WHAT TO PRODUCE:
Search the entries for the word "does" and copy each line that has it.

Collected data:
--------------------

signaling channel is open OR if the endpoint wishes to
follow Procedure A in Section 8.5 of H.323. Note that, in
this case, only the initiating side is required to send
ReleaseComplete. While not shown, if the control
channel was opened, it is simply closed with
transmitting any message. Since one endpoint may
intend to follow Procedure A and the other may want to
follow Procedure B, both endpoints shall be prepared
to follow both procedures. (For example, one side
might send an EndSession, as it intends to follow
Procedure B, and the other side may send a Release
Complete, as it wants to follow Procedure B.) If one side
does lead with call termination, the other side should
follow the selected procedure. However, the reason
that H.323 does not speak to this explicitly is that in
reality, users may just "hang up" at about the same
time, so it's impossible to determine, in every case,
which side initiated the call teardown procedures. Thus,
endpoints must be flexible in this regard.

--------------------

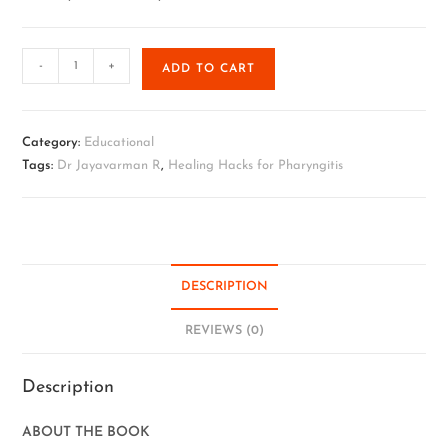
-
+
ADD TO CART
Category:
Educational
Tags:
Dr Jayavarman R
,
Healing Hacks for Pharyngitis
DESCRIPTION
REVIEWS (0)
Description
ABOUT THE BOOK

--------------------

ANSWER SECTION:
does lead with call termination, the other side should
that H.323 does not speak to this explicitly is that in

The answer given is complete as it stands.